If you’ve ever had the urge to Marie Kondo the untidy mess of apps on your phone, you can see the appeal of a single app that melds a range of functions, from social media and texting to banking and food delivery.
In Asia, apps such as WeChat, Alipay, GoTo, GoJek and Grab have long been popular. America’s tech behemoths want to bring similar functionality stateside, with Elon Musk the latest to announce plans to pursue an “everything app,” via X (formerly Twitter) and Mark Zuckerberg taking steps to grow WhatsApp’s capabilities by rolling out a business payment feature in Brazil.
It remains to be seen whether so-called super apps will catch on in the U.S., where the average smartphone user has 80 apps installed and interacts with almost 50 per month, according to 2021 data from market research firm Sensor Tower.
CU Boulder Today sat down with Tony Tong, a professor of strategy and entrepreneurship in the Leeds School of Business and chair of the Strategy, Entrepreneurship, and Operations (SEO) Division, to discuss the future of super apps in the U.S.
What problem does a super app solve?
A super app is one app that offers a very large variety of different services, such as financial transactions, electronic commerce, hotel booking, texting and food delivery. It’s a platform that hosts other apps or offers its own version of them. For example, it could include its own version of a hotel booking app like Booking.com or it could host Booking.com. Everything is integrated into that one app so that the user doesn't have to download hundreds of different apps. It really makes the lives of consumers easier.
Will U.S. tech companies be able to replicate the success of super apps in Asia?
In Asia, when many people first used the internet, it was on smartphones rather than on personal computers like in the U.S. So here, a lot of companies like Google or Amazon have become very entrenched over time. U.S. tech companies started out by offering focused, specialized services, and people just got used to that. That’s one reason why super apps are not as common in the U.S. compared to many other emerging and developing countries.
Also, in my opinion, regulation was much looser when super apps like Alipay or WeChat Pay initially started as payment-based services, and over time that evolved to include hundreds and thousands of services in those apps. But today, similar practices will very likely raise antitrust concerns—hence neither WeChat’s nor Alipay’s early business models would likely work in China today, let alone in other, more regulated markets.
Do you think X could be a successful super app?
It has potential. Elon Musk has stated his ambition to become something like WeChat, but I don't feel that would be the same type of app. It wouldn’t have the same amount or diversity of services offered on WeChat.
It will be hard because consumers get used to a lot of specialized apps, and if X is going to offer a clone of those apps, it could take a long time for people to switch over. And then the question becomes how will X get those apps onto its platform. If they’re already successful, do they need to be on X’s platform? Similar challenges can also be said to face Meta and WhatsApp.
However, if X or Meta can focus on a “smaller” set of markets, either in certain countries (selectively in some countries where they can dominate) or market segments (offering a more limited number of apps or services), they can still be quite successful. Of course, in that case, they will become apps that are more super-ish than truly super.
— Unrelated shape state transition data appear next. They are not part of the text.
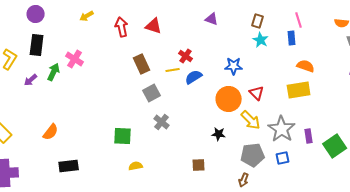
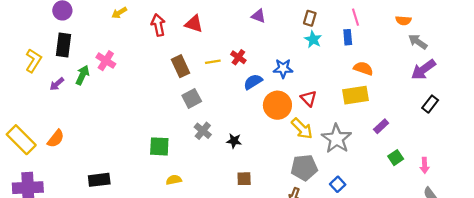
red cross: (186, 56) -> (238, 57), moved
yellow line: (173, 70) -> (213, 62), moved
blue semicircle: (194, 77) -> (253, 82), moved
orange semicircle: (51, 132) -> (56, 139), moved
black star: (219, 134) -> (234, 141), moved
purple rectangle: (309, 136) -> (381, 126), moved, turned 56
green square: (335, 146) -> (396, 158), size x0.6
blue square: (283, 158) -> (338, 184), moved, turned -32

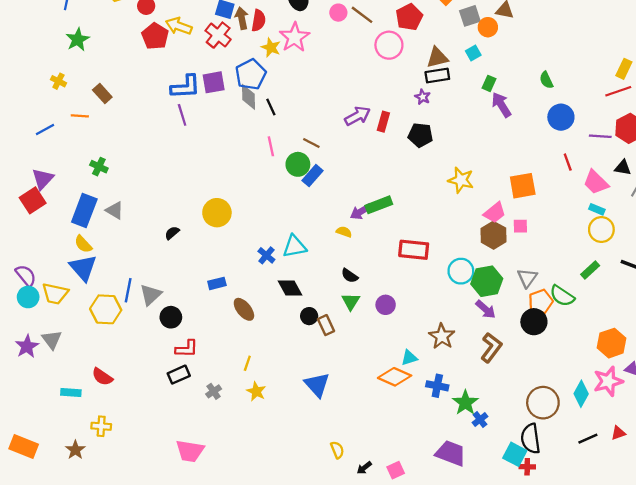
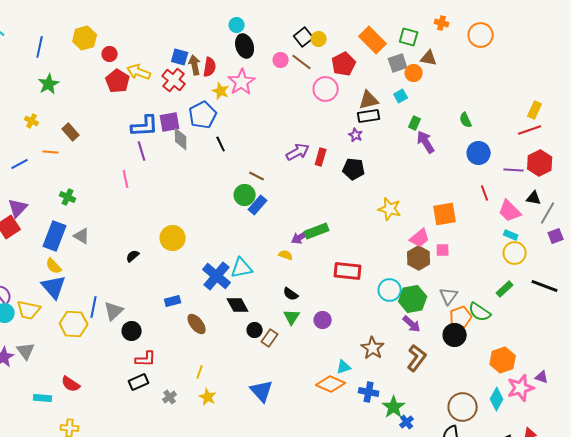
gray diamond: (248, 97) -> (181, 139), moved
pink line: (271, 146) -> (126, 179), moved
blue cross: (266, 255) -> (217, 276), size x1.8
brown rectangle: (326, 325) -> (270, 338), turned 60
orange hexagon: (612, 343) -> (503, 360), moved

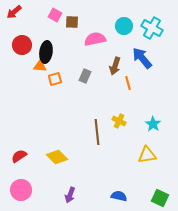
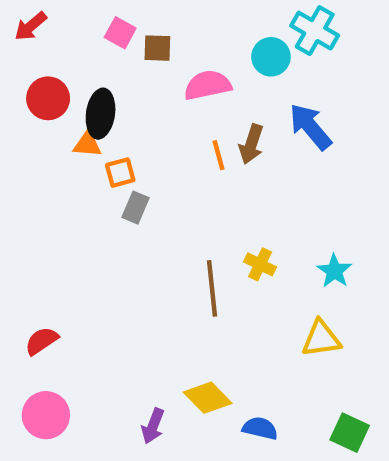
cyan cross: (152, 28) -> (315, 31), moved
gray rectangle: (85, 76) -> (135, 208), moved
orange line: (128, 83) -> (219, 155), moved
yellow diamond: (57, 157) -> (208, 398), moved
Are there any concerns around these apps?
Companies have concerns about user experience and technical issues. In the past, many tech leaders have feared feature bloat: a phenomenon in which the addition of too many features makes an app slow to load and introduces frictions that impede user engagement. There can be a concern about monopoly and data privacy, too. Luckily, people are more aware and sensitive to those issues today. Also, we’ve upped the game in regulation as well.